Additional studies are needed to determine if transplanting patients with rhinovirus needs to be postponed. Current recommendations suggest that caregivers should consider deferring conditioning or chemotherapy for HSCT or leukemic patients with respiratory virus infections.2 Although deferring such therapies may be better established in other respiratory virus infectious diseases, it is unclear if such an approach would be necessary in the case of rhinovirus infection. Distinguishing between actual infectious disease and infection may have a role in this determination. In this study, 13 patients were diagnosed with rhinovirus pre-transplant. When comparing these patients to matched controls, there was no significant difference in mortality, ICU care or recurrent hospitalizations (P=0.26, 0.36 and 0.35, respectively). Transplanting these patients appeared to be safe, but the small number of patients who were diagnosed pre-transplant has made these comparisons small.

In conclusion, this study demonstrates that HSCT patients with rhinovirus infectious disease do not have worse outcomes compared with matched controls.
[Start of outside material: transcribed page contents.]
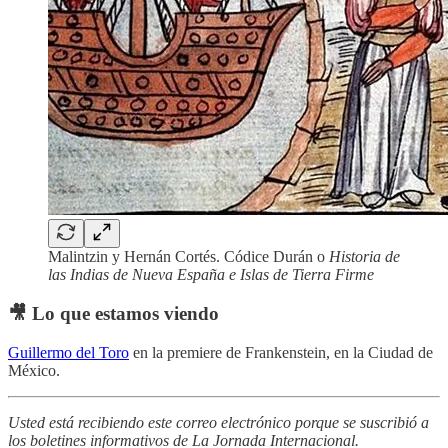
Malintzin y Hernán Cortés. Códice Durán o
Historia de
las Indias de Nueva España e Islas de Tierra Firme
🎥 Lo que estamos viendo
Guillermo del Toro
en la premiere de Frankenstein, en la Ciudad de
México.
Usted está recibiendo este correo electrónico porque se suscribió a
los boletines informativos de La Jornada Internacional.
Larger prospective studies are needed to study the impact of rhinovirus infection and disease on this unique population, including specific determination of rhinovirus subtypes associated with severe disease, the incidence and effects of prolonged shedding, or association with other lower respiratory tract infections. Until then, in line with current recommendations regarding the prevention of these infections,2 continued infection control measures in HSCT patients with suspected respiratory viral infections should continue both in and out of the hospital setting.